A cronotanatognose permitiu estipular que o tempo estimado de morte era superior a 12 horas. Suas principais lesões foram produzidas por ação contundente, levando ao diagnóstico de causa de morte como politraumatismo contuso.
Apesar da ação contundente, havia preservação do desenho digital de ambas as mãos, que possibilitou exame necropapiloscópico com resultado positivo. Também foram colhidas amostras biológicas para estudo genético e exame anatomopatológico.
Na análise dos restos mortais, foram observadas áreas com presença de osteófitos (bicos de papagaio) se projetando dos corpos das vértebras torácicas inferiores. Também foi solicitado exame tomográfico que evidenciou reconstruções tomográficas tridimensionais do corpo com ênfase em estruturas ósseas. Corroborado pelo achado de osteófitos na coluna vertebral e pelo estudo da superfície sinfisial, compatível com fase V de Suchey Brooks (método que estima idade por meio de análise da sínfise púbica), estimou-se o intervalo de idade como em torno de 45,6 anos ± 10,4 anos.
DISCUSSÃO:
Em acidentes de grande impacto, como quedas de aeronave, ou de grande escala, tal qual desastres naturais, não é incomum que métodos considerados como padrão ouro de identificação não estejam acessíveis.
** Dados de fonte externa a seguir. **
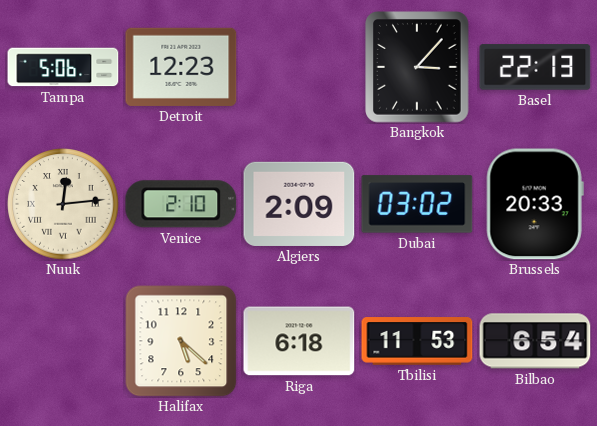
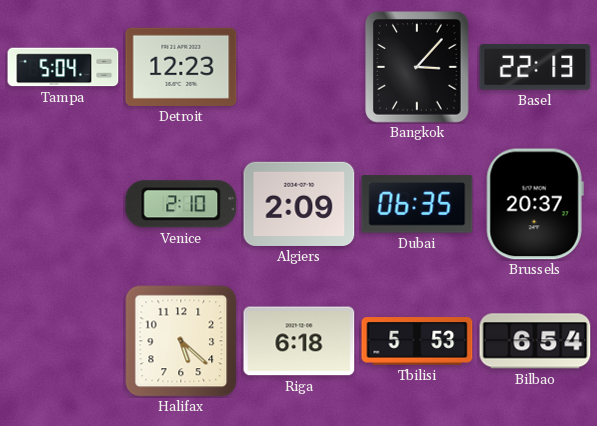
Tampa: 5:06 -> 5:04
Nuuk: 12:14 -> none
Dubai: 03:02 -> 06:35
Brussels: 20:33 -> 20:37
Tbilisi: 11:53 -> 5:53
O guia de Identificação de Vítimas de Desastres, publicado pela Interpol e reconhecido em diversos países, nota que o ideal é realizar a identificação de vítimas por meio de Identificadores Primários: DNA, impressões digitais, registros odontológicos e próteses com números de série individuais (4). Quando o acesso a esses identificadores não é possível, a antropologia forense permite que outros caminhos sejam abertos para o reconhecimento de cadáveres: após o Tsunami no Japão em 2011, cerca de 90% das vítimas foram identificadas por meio de reconhecimento visual e de objetos pessoais/roupas (5).
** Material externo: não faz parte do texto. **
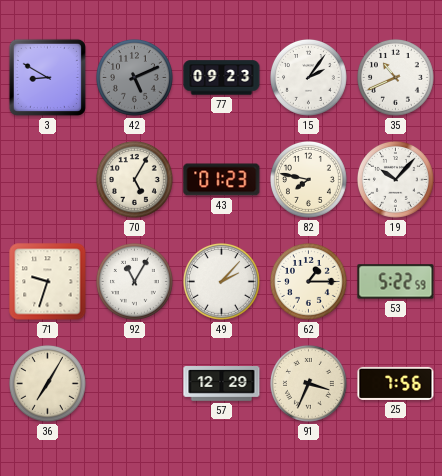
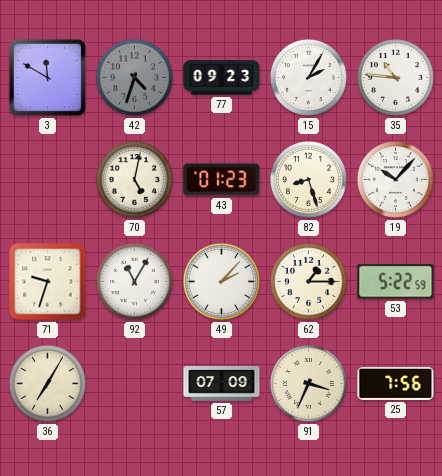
3: 8:50 -> 11:50
42: 5:11 -> 4:33
15: 2:06 -> 2:05
35: 10:41 -> 10:46
70: 5:05 -> 5:02
82: 7:47 -> 8:27
57: 12:29 -> 07:09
Além disso, a antropologia forense também se faz útil em análises de cadáveres que já passaram pelo processo de decomposição ou estão em estado de putrefação extrema: Um estudo croata (6) demonstrou que a identificação de corpos exumados após a guerra de 1991 ocorreu, em sua maioria, por meio de uma combinação de fatores biológicos e não biológicos.
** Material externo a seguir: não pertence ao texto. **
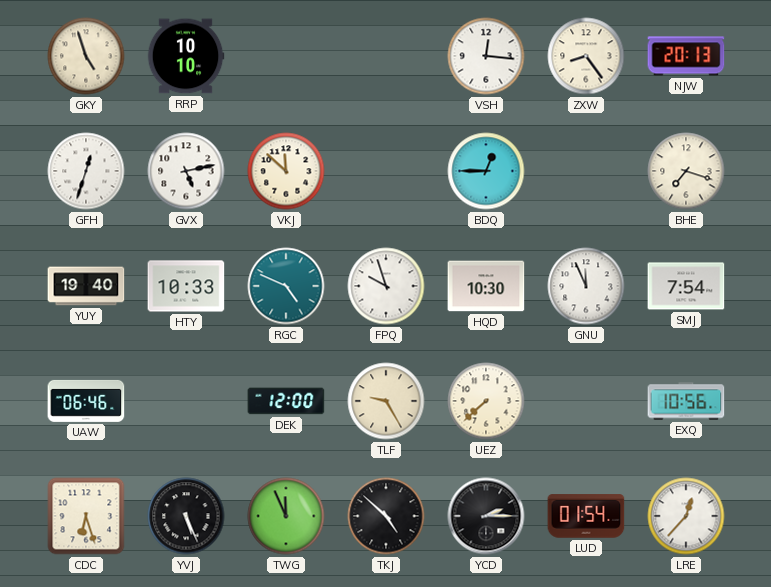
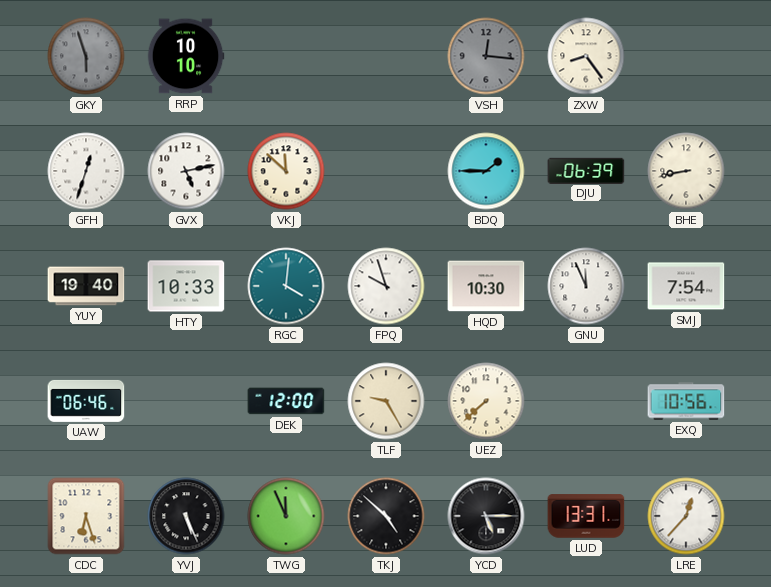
GKY: 4:57 -> 5:57
GKY dial: cream -> grey
VSH dial: white -> grey
NJW: 20:13 -> none
BDQ: 12:45 -> 1:45
DJU: none -> 06:39
BHE: 7:18 -> 8:43
RGC: 4:49 -> 4:01
YCD: 2:15 -> 5:15
LUD: 01:54 -> 13:31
Caso a identificação da vítima se prove difícil em primeiro momento, é possível lançar mão de estratégias que limitem o perfil do indivíduo, como determinação de sexo e de idade. No caso relatado, o legista fez uso do método Suchey-Brooks para estimar a idade da vítima, como uma margem de erro de ± 10,4 anos. O método consiste na análise da sínfise púbica, que geralmente se encontra preservada em cadáveres. Na sínfise, mudanças da superfície óssea ocorrem em todas as idades, desde a fusão da epífise na juventude até a degeneração da velhice, que acabam por possibilitar a datação óssea com uma margem confiável (7).
A radiologia forense também tem importante papel nesse processo. Por meio da tomografia computadorizada, reconstruções 3D do sistema ósseo possibilitam o reconhecimento de anomalias anatômicas e processos degenerativos, além de sequelas de traumas ou procedimentos (8). Atualmente, o uso de realidade aumentada para criação de modelos de reconstrução de restos craniofaciais fragmentados é uma empolgante possibilidade que pode ser aperfeiçoada e amplamente distribuída no futuro (9).
CONCLUSÃO:
Em casos como o acidente aéreo descrito, em que a energia distribuída no impacto foi alta e as vítimas sofreram politraumatismos importantes, a antropologia forense é extremamente importante no processo de identificação, assim como quando os corpos já passaram por decomposição extensa. O legista pode fazer uso de estratégias como análise de roupas e objetos pessoais, reconhecimento de sinais como cicatrizes e tatuagens, análise dos restos mortais e emprego de exames radiológios para estimações de sexo e idade. O presente trabalho objetiva expor a possibilidade e a importância de lançar mão desses métodos quando meios mais fidedignos, como datiloscopia e estudos genéticos, não estão disponíveis.